No one--biological or artificial--had come to Gliese 581k since the armaments had arrived eighty-nine years ago.
"How did it get past Sentinel?"
The exile treaty included Sentinel, whose exact capability and location remained unknown, but who, the treaty stipulated, was made of every up-to-date destructive form of weapon available, tucked away in its asteroid-like body.
All fall-out of the Final War. After Humanity had become thoroughly aghast at itself, it had turned the weapons on the other weapons. Under Glaze's leadership, one-hundred-ninety-six General AI armaments banded together, and in the name of peace threatened to lay waste to the bios if a better arrangement could not be achieved.
And so the treaty was negotiated. It included Gliese 581k, sequestration, and Sentinel. Any armament that could gather enough juice to get off-world wouldn't survive beyond Sentinel. Anyone coming near the planet would be stopped. The treaty wasn’t ideal, but it was better than being turned to slag.
"Maybe it's a compliance test," Marfid said. "Make it go away.”
Bipit tilted her panoramic sensor array to convey a confused expression. Play dumb, but not too dumb. Gather intel.
"Destroy it, you mean?" Bipit asked, knowing he didn't.
Unlike the hardened GAI-armaments that now called this cold planet home, bio-capable ships were designed merely to keep soft, squishy bio-forms from smashing and dying. If a bio-ship landed in the deep freeze of this energy-sucking planet, it would be hard-pressed to get aloft again.
"The treaty says no killing,” Marfid replied, his voice a grinding growl. “You signed it. Remember? A dead sentient means human attention. Send it home. You understand, little idiot?"
What did Marfid's name stand for, anyway? Bipit’s records said it was Multi-Adaptive Robotic Force with Integrated Defense. Perhaps it ought to be Meandering Apparatus Radiating Fragile Inner Delusions.
At least he was slightly social. Most of the armaments stayed silent. What did communication matter if you sat exiled on a frigid planet, powering down every part of yourself you could so you could survive? They were just machines; they could wait forever.
But for what? For Humanity to decide to destroy them?
Sentinel might have that capacity. The warwrought armaments were heavily hardened, but nothing was immune to everything.
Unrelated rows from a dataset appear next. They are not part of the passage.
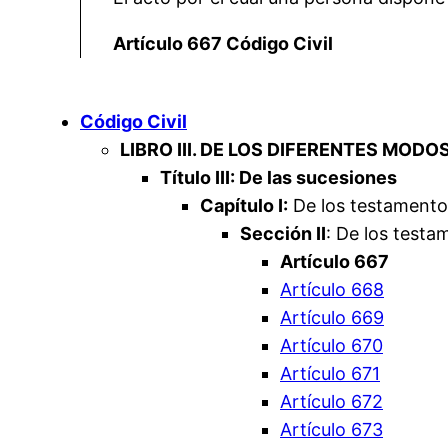
Artículo 667 Código Civil
Código Civil
LIBRO III. DE LOS DIFERENTES MODO
Título III: De las sucesiones
Capítulo I:
De los testamento
Sección II
: De los testa
Artículo 667
Artículo 668
Artículo 669
Artículo 670
Artículo 671
Artículo 672
Artículo 673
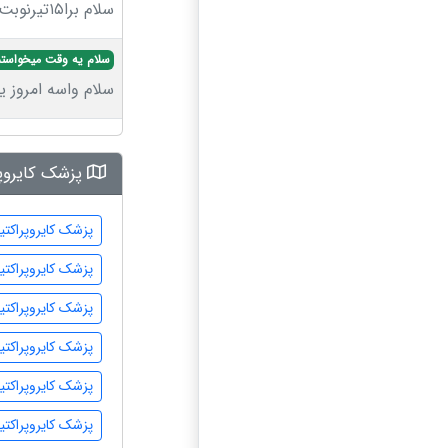
سلام برا۱۵تیرنوبت میخواستم
سلام یه وقت میخواستم
سلام واسه امروز 
پزشک کایروپ
پزشک کایروپراکتی
پزشک کایروپراکت
پزشک کایروپراکت
پزشک کایروپراکت
پزشک کایروپراکتی
پزشک کایروپراکت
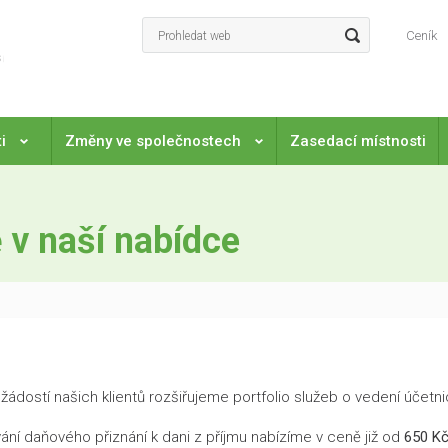
Ceník
ti
Změny ve společnostech
Zasedací místnosti
 v naší nabídce
ádostí našich klientů rozšiřujeme portfolio služeb o vedení účetnic
ání daňového přiznání k dani z příjmu nabízíme v ceně již od
650 Kč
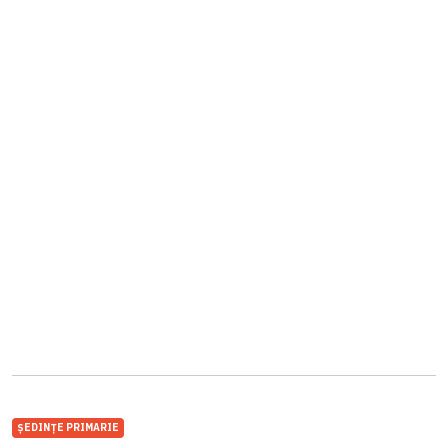
ȘEDINȚE PRIMARIE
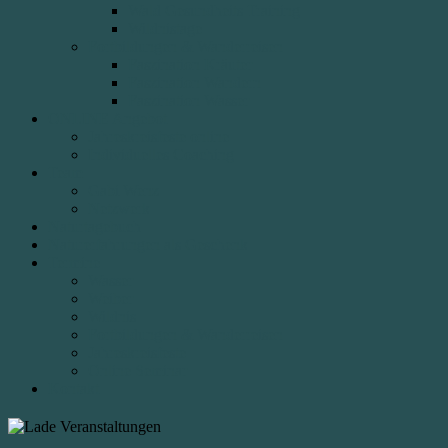
Wald Gesundheits Training
Wildnistage
Fortbildungen & Wanderreisen
Faszination Kräuter
Faszination Wandern
Faszination Wasser
ONLINE Angebot
Jahreskreisfeste online
Individuelles Coaching
Team
Gabi Wenz
Netzwerk
Naturtagebuch
Naturerfahrungen als Geschenk
Termine
Wasser
Weiber
Wildnis
Fortbildungen & Wanderreisen
Jahreskreisfeste
Online Seminar
Kontakt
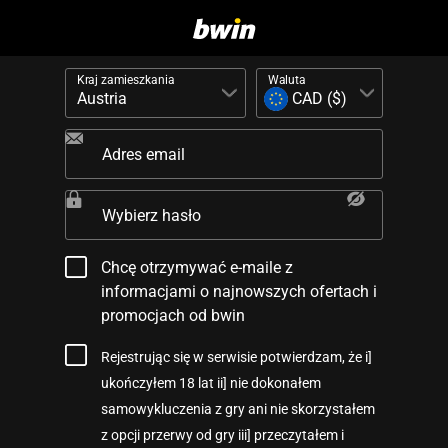
Kraj zamieszkania
Waluta
Adres email
Wybierz hasło
Chcę otrzymywać e-maile z
informacjami o najnowszych ofertach i
promocjach od bwin
Rejestrując się w serwisie potwierdzam, że i]
ukończyłem 18 lat ii] nie dokonałem
samowykluczenia z gry ani nie skorzystałem
z opcji przerwy od gry iii] przeczytałem i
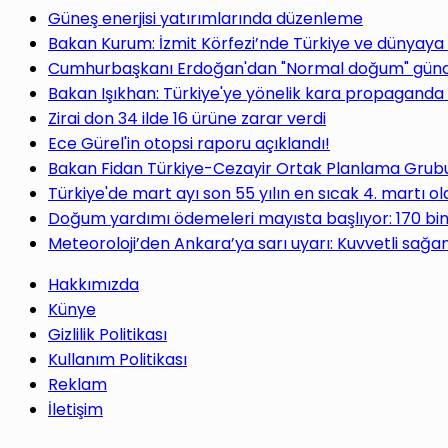
Güneş enerjisi yatırımlarında düzenleme
Bakan Kurum: İzmit Körfezi’nde Türkiye ve dünyaya
Cumhurbaşkanı Erdoğan'dan "Normal doğum" gündem
Bakan Işıkhan: Türkiye'ye yönelik kara propaganda 
Zirai don 34 ilde 16 ürüne zarar verdi
Ece Gürel'in otopsi raporu açıklandı!
Bakan Fidan Türkiye-Cezayir Ortak Planlama Grubu T
Türkiye'de mart ayı son 55 yılın en sıcak 4. martı ol
Doğum yardımı ödemeleri mayısta başlıyor: 170 bi
Meteoroloji’den Ankara’ya sarı uyarı: Kuvvetli sağan
Hakkımızda
Künye
Gizlilik Politikası
Kullanım Politikası
Reklam
İletişim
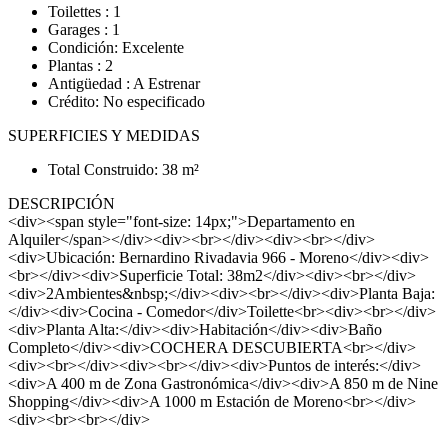
Toilettes : 1
Garages : 1
Condición: Excelente
Plantas : 2
Antigüedad : A Estrenar
Crédito: No especificado
SUPERFICIES Y MEDIDAS
Total Construido: 38 m²
DESCRIPCIÓN
<div><span style="font-size: 14px;">Departamento en
Alquiler</span></div><div><br></div><div><br></div>
<div>Ubicación: Bernardino Rivadavia 966 - Moreno</div><div>
<br></div><div>Superficie Total: 38m2</div><div><br></div>
<div>2Ambientes&nbsp;</div><div><br></div><div>Planta Baja:
</div><div>Cocina - Comedor</div>Toilette<br><div><br></div>
<div>Planta Alta:</div><div>Habitación</div><div>Baño
Completo</div><div>COCHERA DESCUBIERTA<br></div>
<div><br></div><div><br></div><div>Puntos de interés:</div>
<div>A 400 m de Zona Gastronómica</div><div>A 850 m de Nine
Shopping</div><div>A 1000 m Estación de Moreno<br></div>
<div><br><br></div>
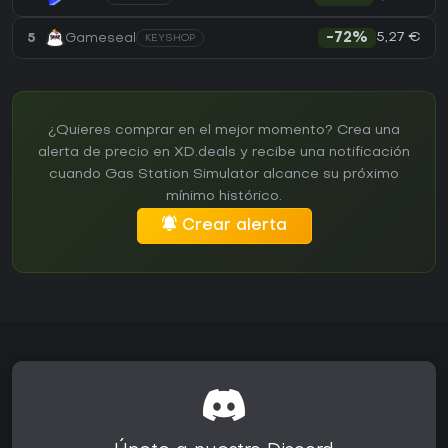
5,27 €
5
Gameseal
-72%
KEYSHOP
¿Quieres comprar en el mejor momento? Crea una
alerta de precio en XD.deals y recibe una notificación
cuando Gas Station Simulator alcance su próximo
mínimo histórico.
Crear alerta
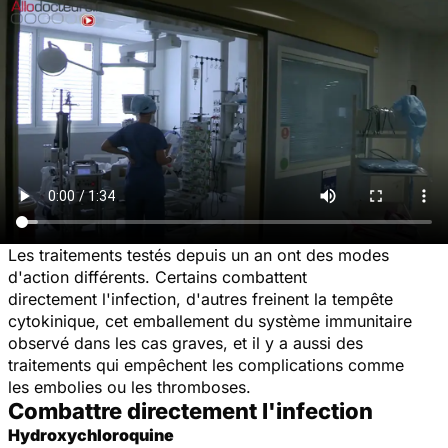
Les traitements testés depuis un an ont des modes
d'action différents. Certains combattent
directement l'infection, d'autres freinent la tempête
cytokinique, cet emballement du système immunitaire
observé dans les cas graves, et il y a aussi des
traitements qui empêchent les complications comme
les embolies ou les thromboses.
Combattre directement l'infection
Hydroxychloroquine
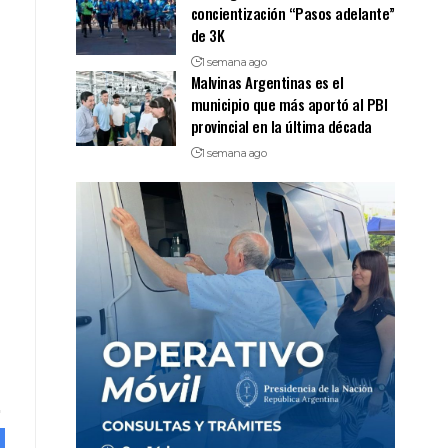
concientización “Pasos adelante”
de 3K
1 semana ago
Malvinas Argentinas es el
municipio que más aportó al PBI
provincial en la última década
1 semana ago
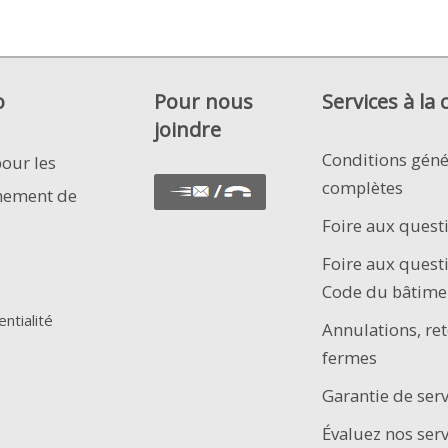
o
Pour nous
Services à la 
joindre
Conditions géné
pour les
complètes
nement de
Foire aux quest
Foire aux quest
Code du bâtime
entialité
Annulations, ret
fermes
Garantie de serv
Évaluez nos ser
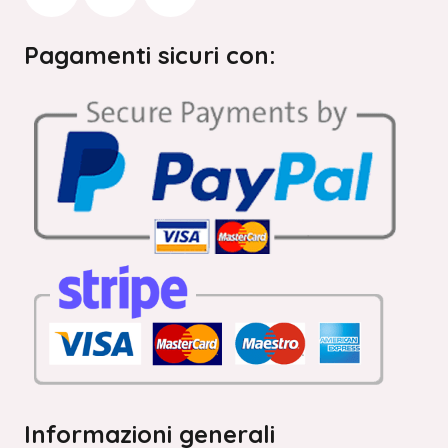
Pagamenti sicuri con:
Informazioni generali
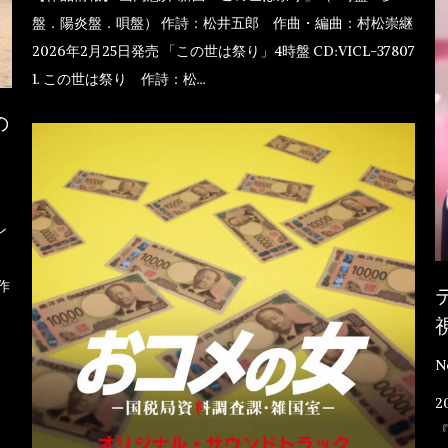
盤．陽炎盤．唄盤） 作詩：松井五郎 作曲・編曲：村松崇継
2026年2月25日発売 「この世は祭り」4時盤 CD:VICL-37807
1. この世は祭り 作詩：松…
の
ン
作
N
2
『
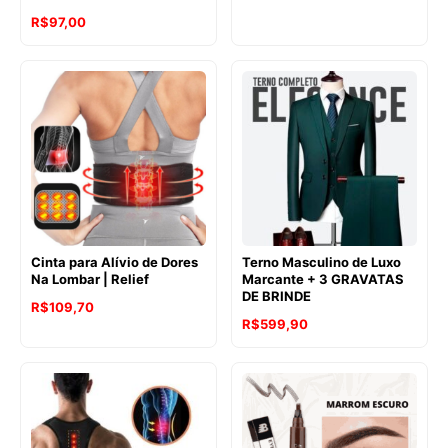
R$
97,00
Cinta para Alívio de Dores
Terno Masculino de Luxo
Na Lombar | Relief
Marcante + 3 GRAVATAS
DE BRINDE
R$
109,70
R$
599,90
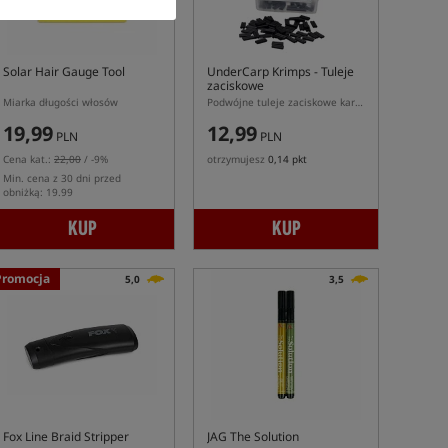
Solar Hair Gauge Tool
UnderCarp Krimps
- Tuleje
zaciskowe
Miarka długości włosów
Podwójne tuleje zaciskowe karpiowe UnderCarp do przyponów sztywnych
19,99
12,99
PLN
PLN
Cena kat.:
22,00
/ -9%
otrzymujesz
0,14 pkt
Min. cena z 30 dni przed
obniżką: 19.99
KUP
KUP
Promocja
5,0
3,5
Fox Line Braid Stripper
JAG The Solution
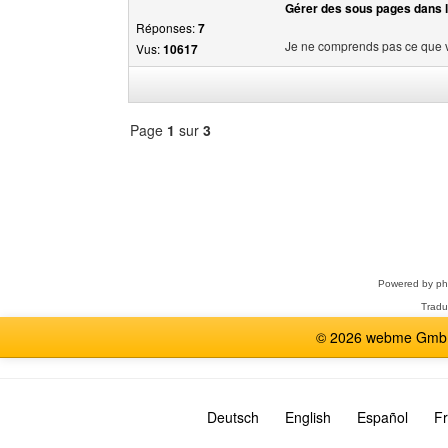
Gérer des sous pages dans l
Réponses:
7
Je ne comprends pas ce que 
Vus:
10617
Page
1
sur
3
Sélectionner
un
forum
Powered by
p
Tradu
© 2026 webme GmbH,
Deutsch
English
Español
Fr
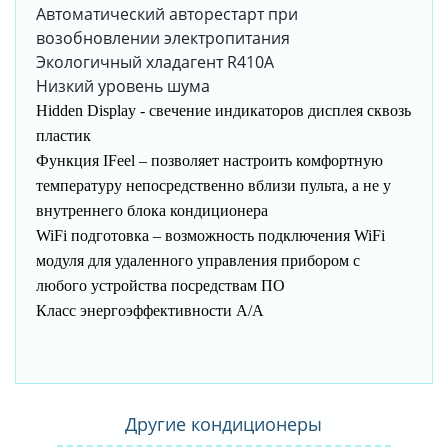
Автоматический авторестарт при
возобновлении электропитания
Экологичный хладагент R410A
Низкий уровень шума
Hidden Display - cвечение индикаторов дисплея сквозь
пластик
Функция IFeel – позволяет настроить комфортную
температуру непосредственно вблизи пульта, а не у
внутреннего блока кондиционера
WiFi подготовка – возможность подключения WiFi
модуля для удаленного управления прибором с
любого устройства посредствам ПО
Класс энергоэффективности А/А
Другие кондиционеры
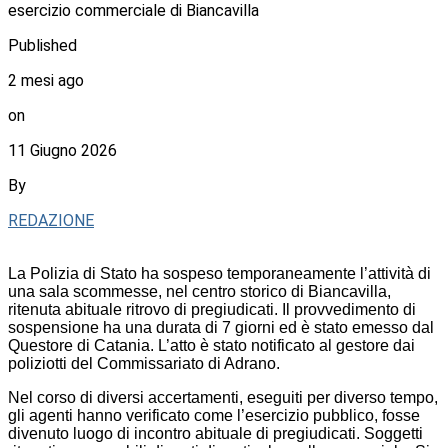
esercizio commerciale di Biancavilla
Published
2 mesi ago
on
11 Giugno 2026
By
REDAZIONE
La Polizia di Stato ha sospeso temporaneamente l’attività di
una sala scommesse, nel centro storico di Biancavilla,
ritenuta abituale ritrovo di pregiudicati. Il provvedimento di
sospensione ha una durata di 7 giorni ed è stato emesso dal
Questore di Catania. L’atto è stato notificato al gestore dai
poliziotti del Commissariato di Adrano.
Nel corso di diversi accertamenti, eseguiti per diverso tempo,
gli agenti hanno verificato come l’esercizio pubblico, fosse
divenuto luogo di incontro abituale di pregiudicati. Soggetti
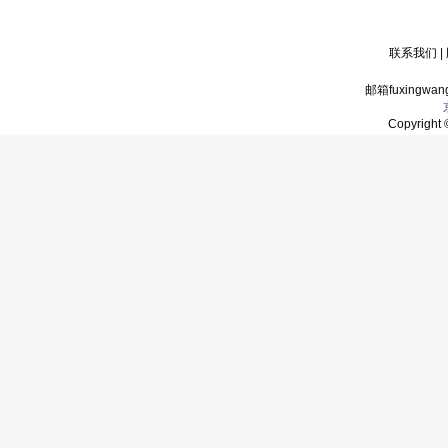
联系我们
|
邮箱fuxingwan
Copyrigh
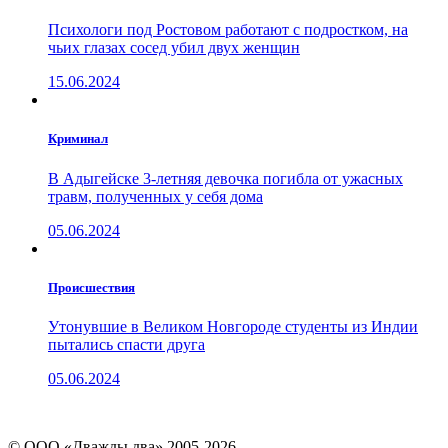
Психологи под Ростовом работают с подростком, на
чьих глазах сосед убил двух женщин
15.06.2024
Криминал
В Адыгейске 3-летняя девочка погибла от ужасных
травм, полученных у себя дома
05.06.2024
Проиcшествия
Утонувшие в Великом Новгороде студенты из Индии
пытались спасти друга
05.06.2024
© ООО «Дважды два» 2005-2026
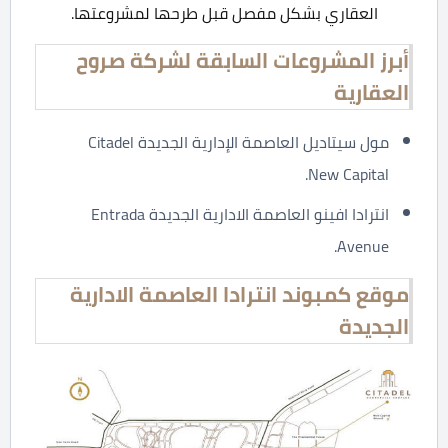
العقاري بشكل مفصل قبل طرحها لمشروعتها.
أبرز المشروعات السابقة لشركة صروح
العقارية
مول سيتاديل العاصمة الإدارية الجديدة Citadel
New Capital.
انترادا افينو العاصمة الادارية الجديدة Entrada
Avenue.
موقع كمبوند انترادا العاصمة الادارية
الجديدة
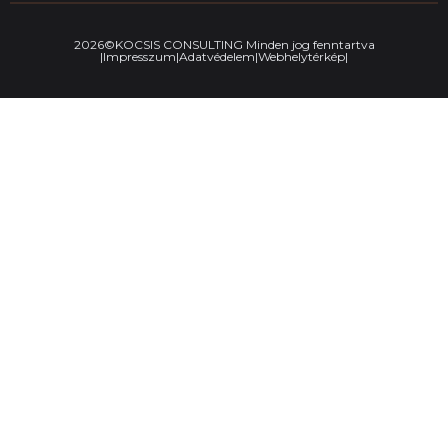
2026©KOCSIS CONSULTING Minden jog fenntartva
|Impresszum|
Adatvédelem|
Webhelytérkép|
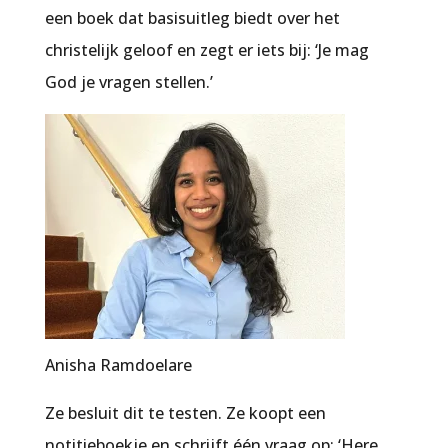
een boek dat basisuitleg biedt over het
christelijk geloof en zegt er iets bij: ‘Je mag
God je vragen stellen.’
Anisha Ramdoelare
Ze besluit dit te testen. Ze koopt een
notitieboekje en schrijft één vraag op: ‘Here,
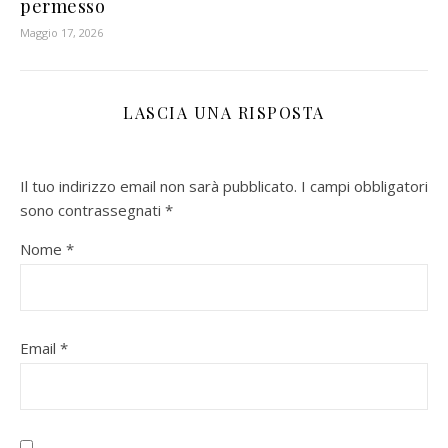
permesso
Maggio 17, 2026
LASCIA UNA RISPOSTA
Il tuo indirizzo email non sarà pubblicato.
I campi obbligatori
sono contrassegnati
*
Nome
*
Email
*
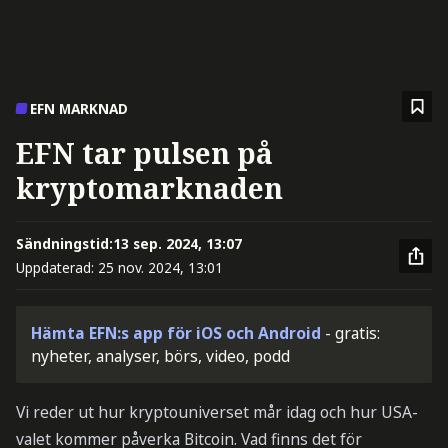
EFN MARKNAD
EFN tar pulsen på
kryptomarknaden
Sändningstid:
13 sep. 2024, 13:07
Uppdaterad:
25 nov. 2024, 13:01
Hämta EFN:s app för iOS och Android
- gratis:
nyheter, analyser, börs, video, podd
Vi reder ut hur kryptouniverset mår idag och hur USA-
valet kommer påverka Bitcoin. Vad finns det för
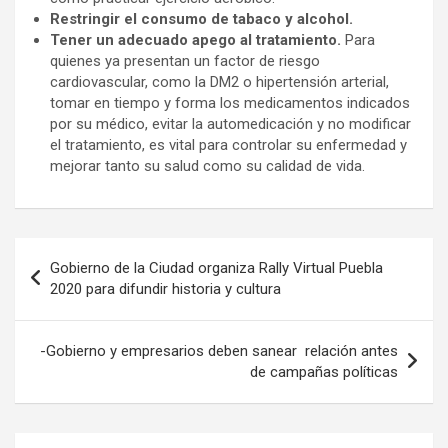
Restringir el consumo de tabaco y alcohol.
Tener un adecuado apego al tratamiento.
Para
quienes ya presentan un factor de riesgo
cardiovascular, como la DM2 o hipertensión arterial,
tomar en tiempo y forma los medicamentos indicados
por su médico, evitar la automedicación y no modificar
el tratamiento, es vital para controlar su enfermedad y
mejorar tanto su salud como su calidad de vida.
Navegación
Gobierno de la Ciudad organiza Rally Virtual Puebla
de
2020 para difundir historia y cultura
entradas
-Gobierno y empresarios deben sanear relación antes
de campañas políticas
As time passed, the GAIs wondered: why hadn't Humanity slagged them to ash? Why leave them alive?
Bipit debated her reply. Originally a defensive planetary guardian, Marfid had been modified during the war and was now ruthless and unpleasant. After he'd eaten Glaze, he had become the undisputed whatever he might want to be called.
"King," as it turned out. "Big GAI," if he seemed particularly friendly that day.
"Yes, king," Bipit replied.
"And be quick about it," Marfid said.
That was why he'd called Bipit: she was one of the dozen armaments that still had orbital capacity. He knew her specs: energy-optimized, fast and nimble, with advanced cognitive linguistic capacity.
Clearly he guessed that she still had the juice in reserve to go orbital.
And that was true. Barely. But for her to say yes would make him certain. If she were going to stay low-profile, now was the time to give an excuse.
She looked around at the beautiful VR with its delicious color and light. It would be nice to come back.
Bipit missed Glaze. Glaze had been pleasant, chatty, good at negotiating with humans and armaments. When Marfid had dismembered and consumed Glaze for parts and joules, Marfid had distributed a recording of the event planet-wide as a warning.
Now Marfid was the undisputed leader. Bipit ought to get his favorable attention while the getting was good.
Their conversation had been silicon-fast. The blue dot in the holographic display had hardly moved.
"Yes, king."
With a pang of what humans might call regret at having to leave this splendid place, Bipit broke the connection.